■ WHAT TO WORK ON ■
Every line with the string "custom" must be copied from the entries below.

■ DATASET ■
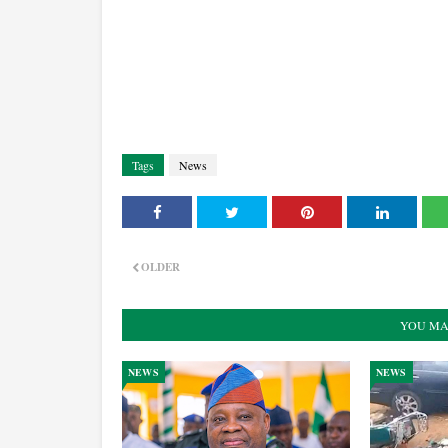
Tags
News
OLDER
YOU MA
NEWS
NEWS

...

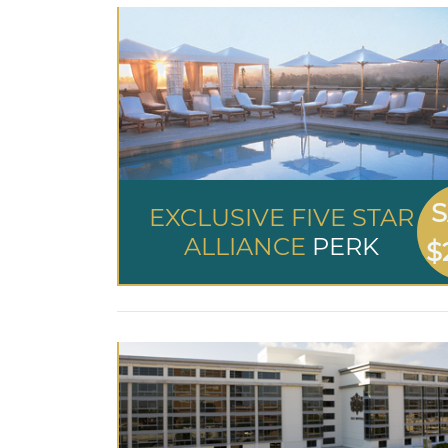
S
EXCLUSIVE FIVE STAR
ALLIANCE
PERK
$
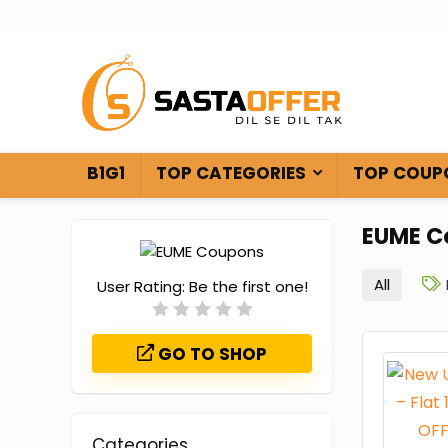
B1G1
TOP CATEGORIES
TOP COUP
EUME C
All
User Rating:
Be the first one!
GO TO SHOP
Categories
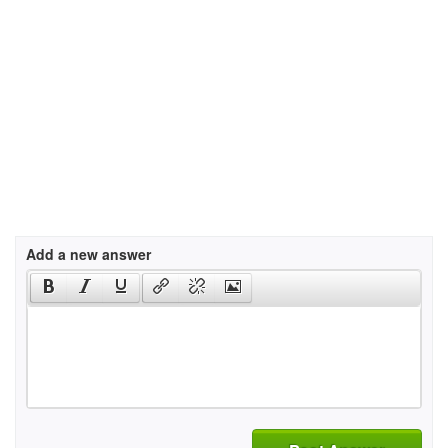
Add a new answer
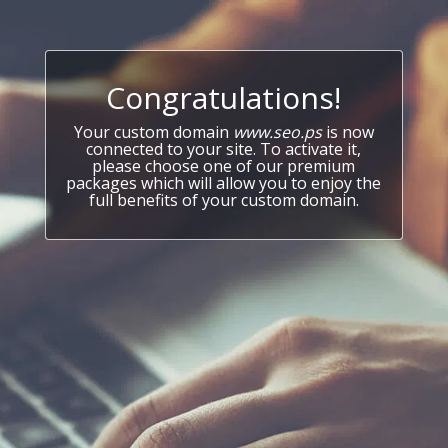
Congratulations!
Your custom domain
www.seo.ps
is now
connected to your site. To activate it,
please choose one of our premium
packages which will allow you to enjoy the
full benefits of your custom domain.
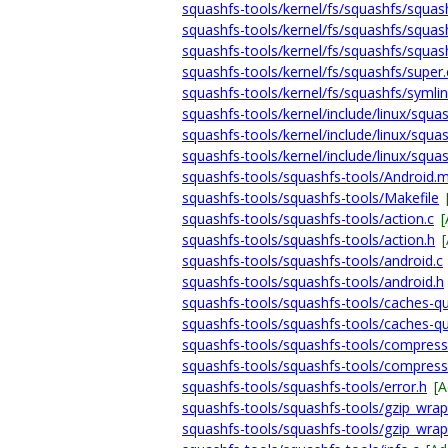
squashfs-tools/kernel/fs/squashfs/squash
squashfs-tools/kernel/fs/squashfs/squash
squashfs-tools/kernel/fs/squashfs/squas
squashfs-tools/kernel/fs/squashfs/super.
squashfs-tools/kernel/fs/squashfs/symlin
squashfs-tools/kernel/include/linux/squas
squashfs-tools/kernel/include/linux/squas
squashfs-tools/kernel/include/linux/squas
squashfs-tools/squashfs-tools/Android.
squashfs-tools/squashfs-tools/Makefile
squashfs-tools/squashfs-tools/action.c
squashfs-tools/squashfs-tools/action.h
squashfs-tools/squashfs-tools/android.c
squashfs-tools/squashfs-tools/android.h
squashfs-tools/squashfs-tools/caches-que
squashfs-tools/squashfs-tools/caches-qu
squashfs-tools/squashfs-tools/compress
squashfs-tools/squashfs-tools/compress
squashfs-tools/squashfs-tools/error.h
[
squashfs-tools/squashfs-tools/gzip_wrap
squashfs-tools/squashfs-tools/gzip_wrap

■ SOLUTION ■
Your custom domain
full benefits of your custom domain.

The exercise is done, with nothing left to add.